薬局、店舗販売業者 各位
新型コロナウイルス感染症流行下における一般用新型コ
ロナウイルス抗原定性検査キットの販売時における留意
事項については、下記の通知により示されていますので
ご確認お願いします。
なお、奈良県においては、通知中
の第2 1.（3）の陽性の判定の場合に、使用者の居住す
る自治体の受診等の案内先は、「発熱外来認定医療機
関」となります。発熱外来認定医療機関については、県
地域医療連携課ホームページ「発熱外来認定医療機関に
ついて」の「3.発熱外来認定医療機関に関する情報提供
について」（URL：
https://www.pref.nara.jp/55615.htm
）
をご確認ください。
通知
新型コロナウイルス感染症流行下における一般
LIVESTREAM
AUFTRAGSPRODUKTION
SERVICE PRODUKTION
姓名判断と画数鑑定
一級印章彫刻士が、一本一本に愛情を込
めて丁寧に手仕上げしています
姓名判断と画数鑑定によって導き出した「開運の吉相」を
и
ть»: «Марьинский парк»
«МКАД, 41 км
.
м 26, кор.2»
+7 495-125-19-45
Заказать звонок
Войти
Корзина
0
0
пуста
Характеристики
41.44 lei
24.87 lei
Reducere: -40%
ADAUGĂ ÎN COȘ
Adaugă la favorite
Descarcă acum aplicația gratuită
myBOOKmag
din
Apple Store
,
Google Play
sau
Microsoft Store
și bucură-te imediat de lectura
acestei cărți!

────────────────────

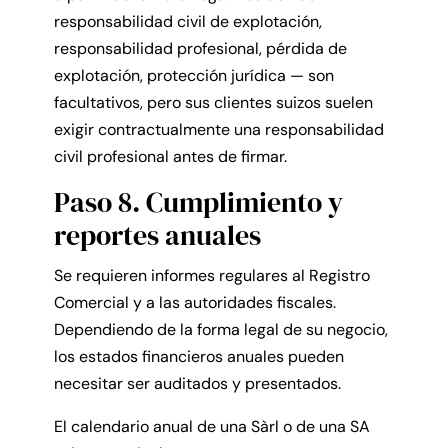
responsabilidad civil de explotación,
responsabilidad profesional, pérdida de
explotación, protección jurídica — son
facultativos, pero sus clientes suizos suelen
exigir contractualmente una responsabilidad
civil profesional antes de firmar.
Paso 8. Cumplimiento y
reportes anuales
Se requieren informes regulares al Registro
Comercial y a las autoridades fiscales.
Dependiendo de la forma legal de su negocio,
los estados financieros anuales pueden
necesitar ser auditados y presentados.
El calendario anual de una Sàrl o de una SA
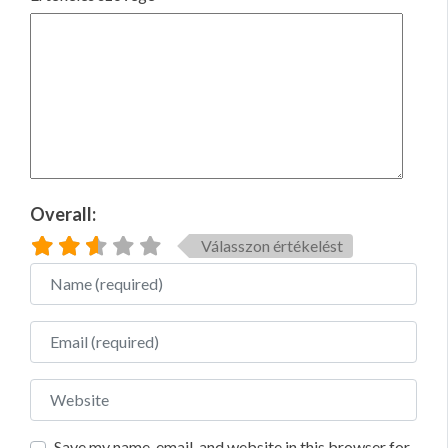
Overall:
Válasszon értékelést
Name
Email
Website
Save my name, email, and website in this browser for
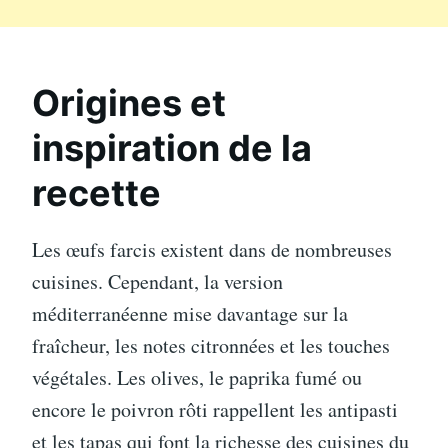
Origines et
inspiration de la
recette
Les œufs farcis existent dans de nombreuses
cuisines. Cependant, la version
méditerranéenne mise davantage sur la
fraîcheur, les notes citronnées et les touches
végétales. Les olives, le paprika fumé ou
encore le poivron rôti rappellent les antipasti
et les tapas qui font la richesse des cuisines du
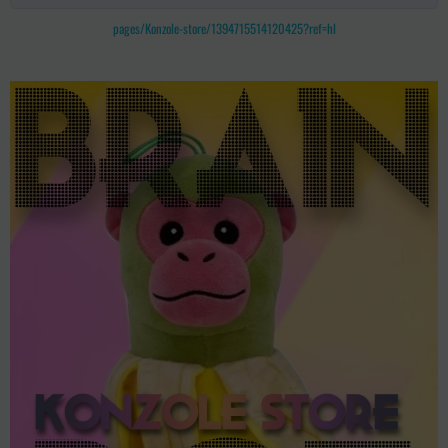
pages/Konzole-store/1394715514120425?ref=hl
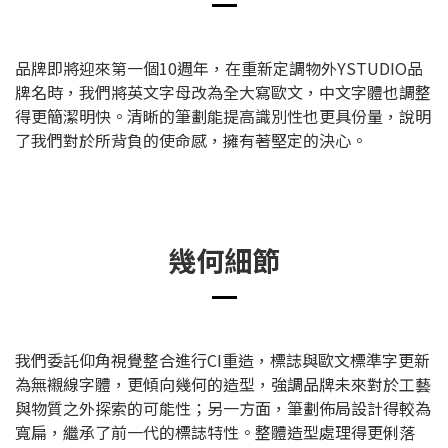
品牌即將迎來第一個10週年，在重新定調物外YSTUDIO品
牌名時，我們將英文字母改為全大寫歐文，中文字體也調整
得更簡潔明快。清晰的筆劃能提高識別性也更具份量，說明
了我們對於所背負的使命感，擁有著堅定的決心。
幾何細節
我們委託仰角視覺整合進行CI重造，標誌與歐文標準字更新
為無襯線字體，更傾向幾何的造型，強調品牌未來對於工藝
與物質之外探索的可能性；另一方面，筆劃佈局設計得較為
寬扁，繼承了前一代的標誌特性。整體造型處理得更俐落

────────────────────

Each line above that holds the string "civil" should be copied and shown.

responsabilidad civil de explotación,
civil profesional antes de firmar.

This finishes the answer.